Твердо вбивая каблуки в алое сукно, Борис быстрее, чем надобно, взбежал на крыльцо. Прошагал мимо князя, но, и встав на молитву, все видел дерзкие, с рыжинкой глаза. Напоенная сладким запахом ладана, раззолоченная, красно-алая от пламени свечей внутренность храма, долженствующая радостно всколыхнуть душу, неожиданно поразила царя дохнувшим в лицо жаром ненависти и злобы.
Борис не слышал первых слов службы, так как внутри у него кипело от яростного возбуждения. Прилившая к голове кровь застила глаза, и он едва различал святые лики. Только минуты спустя Борису явились слух и зрение.
Иов вел службу древним чином. Грозный, ничего не прощающий бог витал над головами. Лица склонялись долу, никли под властью неискупаемых грехов и страха перед ответом за них.
Голоса хора, звучавшие низко и тяжело, были подобны огню костра, на котором сгореть суждено каждому. И костер этот разгорался яростно и зло, языки пламени охватывали души, разжигая, раскаляя их, оглушая угрюмым ревом.
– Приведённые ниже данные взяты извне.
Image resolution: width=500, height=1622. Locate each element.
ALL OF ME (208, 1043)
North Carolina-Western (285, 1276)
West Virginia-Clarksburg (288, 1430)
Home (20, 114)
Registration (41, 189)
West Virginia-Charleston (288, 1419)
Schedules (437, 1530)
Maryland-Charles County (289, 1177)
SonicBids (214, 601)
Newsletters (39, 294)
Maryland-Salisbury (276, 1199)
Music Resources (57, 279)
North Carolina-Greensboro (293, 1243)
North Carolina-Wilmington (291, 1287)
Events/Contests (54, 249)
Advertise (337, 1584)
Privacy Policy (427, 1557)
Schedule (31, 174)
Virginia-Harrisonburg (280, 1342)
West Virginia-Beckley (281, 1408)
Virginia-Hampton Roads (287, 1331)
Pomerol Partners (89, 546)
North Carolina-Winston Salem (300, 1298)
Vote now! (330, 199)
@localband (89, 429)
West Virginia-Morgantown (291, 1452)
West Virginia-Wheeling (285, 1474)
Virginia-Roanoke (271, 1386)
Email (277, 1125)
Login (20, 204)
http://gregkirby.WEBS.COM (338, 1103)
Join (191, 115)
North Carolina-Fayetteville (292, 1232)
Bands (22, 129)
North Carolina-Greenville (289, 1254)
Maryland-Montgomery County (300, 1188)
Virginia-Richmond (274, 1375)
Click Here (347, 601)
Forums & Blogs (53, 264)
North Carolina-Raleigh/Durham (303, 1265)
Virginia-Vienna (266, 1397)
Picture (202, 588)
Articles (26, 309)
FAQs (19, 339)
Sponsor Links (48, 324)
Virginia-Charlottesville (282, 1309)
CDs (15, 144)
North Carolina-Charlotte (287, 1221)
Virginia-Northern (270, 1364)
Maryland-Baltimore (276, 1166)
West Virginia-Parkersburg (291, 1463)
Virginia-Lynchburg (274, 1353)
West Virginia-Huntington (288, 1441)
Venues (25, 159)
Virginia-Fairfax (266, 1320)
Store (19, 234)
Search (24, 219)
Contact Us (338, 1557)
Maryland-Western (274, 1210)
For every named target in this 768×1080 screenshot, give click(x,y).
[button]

Борис коснулся лбом пола. Он знал все разговоры о неурожае. Говорили ему о недобрых приметах, страшных гаданиях. Извивались, морщились губы старателей донести до царского слуха загадочные слова и лихие вести о грядущем море, когда люди будут есть траву и убивать друг друга за кусок хлеба. «И не токмо деревни заглохнут, – шептали, – зарастут травой города. Путник будет бояться остановиться в доме, и сосед не пойдет к соседу, страшась быть убитым. У матерей высохнут груди, а мужчины будут не в силах похоронить мертвых». Бормотали и другое – неразборчивое. Да Борис и сам различал впереди многое. Ощущение близящейся беды, всегда таившееся в глубине его сознания, становилось с каждым днем явственнее и острее. Оно было слишком глубоко, чтобы выразить его словами, однако нисколько не теряло от того в силе.
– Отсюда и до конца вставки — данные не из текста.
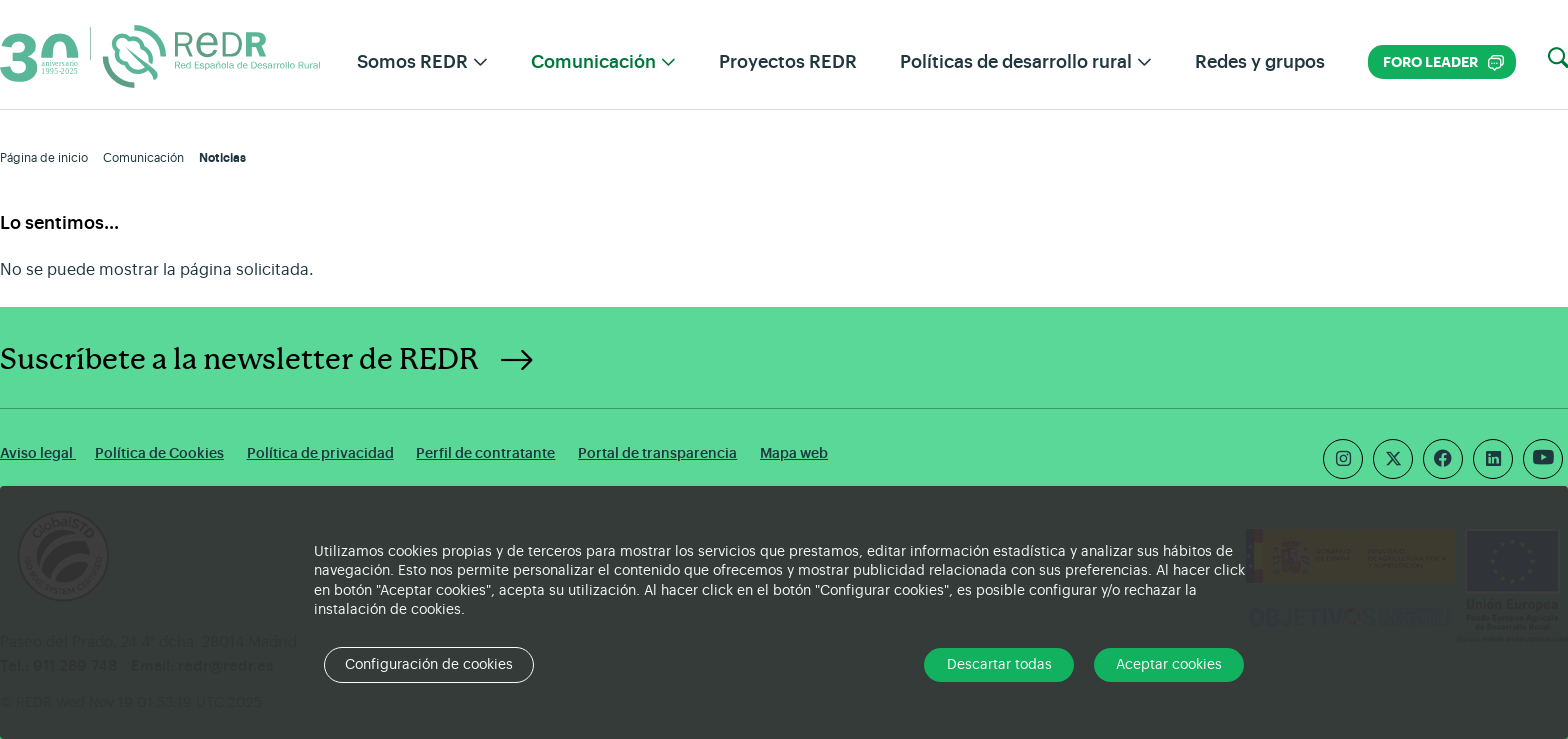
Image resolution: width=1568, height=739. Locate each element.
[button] (1558, 59)
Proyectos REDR (788, 62)
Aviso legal (38, 453)
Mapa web (794, 453)
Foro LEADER (1443, 62)
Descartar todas (999, 665)
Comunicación (143, 158)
Неожиданно в хоре над гудящими тяжко звуками взметнулся высокий, светлый, прозрачный подголосок, затрепетал необычайно высоко и разом освободил молящихся от давящей тяжести. И звенел, звенел, забираясь выше и выше. И Борис, лишь повторявший за патриархом слова молитвы, вдруг воскликнул:
– Господи! Укрепи шаги мои на дорогах твоих, дай силы и оборони!
И в церковной службе нужен роздых. Без него нельзя. «Не нагружай осла своего чрезмерно», – сказано людям. А Иов был пастырь опытный и знал, как вести молитву.
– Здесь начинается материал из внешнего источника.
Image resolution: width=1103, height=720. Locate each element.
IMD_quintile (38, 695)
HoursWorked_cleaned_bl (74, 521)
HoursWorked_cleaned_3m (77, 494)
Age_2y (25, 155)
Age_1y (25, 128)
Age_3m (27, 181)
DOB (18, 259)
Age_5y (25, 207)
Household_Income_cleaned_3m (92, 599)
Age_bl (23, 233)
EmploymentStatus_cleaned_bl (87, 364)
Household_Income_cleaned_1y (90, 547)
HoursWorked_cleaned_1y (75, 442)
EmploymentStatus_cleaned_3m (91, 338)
Хор вслед за светлым подголоском смягчился, и древний напев зазвучал, не грозя и пугая, но, напротив, бодря и поднимая души, вселяя надежду. Туманившие голову страхи отхлынули от Бориса, и он увидел: рука, сложенная в троеперстие, сжата словно в кулак. И тут же почувствовал: дрожат губы. С усилием царь отвердел лицом и пальцы мягко положил на лоб. Мыслями обратился к молению Иова.
Хлеб был нужен и черному пашенному мужику, и государевой казне. И нужен был больше, чем прежде. Крепости Руси искал царь Борис и мира для нее же, однако знал, что крепость и мир сопряжены, а пахотный плуг черного мужика единственная сила, коей, поддержав одно, защитишь другое.
Неперелазным частоколом поднимал Борис твердыни, защищавшие Русь от дикой степи по южным пределам. Елец, Белгород, Оскол, Царев-Борисов город вставали один за другим мощной преградой крымской орде. И то стоило великого труда и великих трат. Упрочивал Борис западные грани, где Литва и Речь Посполитая грозили непрестанно. Крепил Смоленск, Псков, Новгород. Да и об иных крепостцах и городках заботы были. Иван-город, Ям, Копорье, Орешек, земля Карела требовали и призрения, и золота. А еще и с севера хотел защититься Борис, где стоял Архангельск-город – надежда на российские дальние торговые дороги. Но и это было не все в мыслях царских о хлебе. Неудержимо, разящей поступью шла Русь на восток, утверждаясь грозными острогами и городками. Тюмень, Тобольск, Пелым, Березов, Сургут, Верхотурье, Нарым раздвигали восточные пределы. За горы Кавказские устремлялся царский взгляд. Да, хлеб был нужен России!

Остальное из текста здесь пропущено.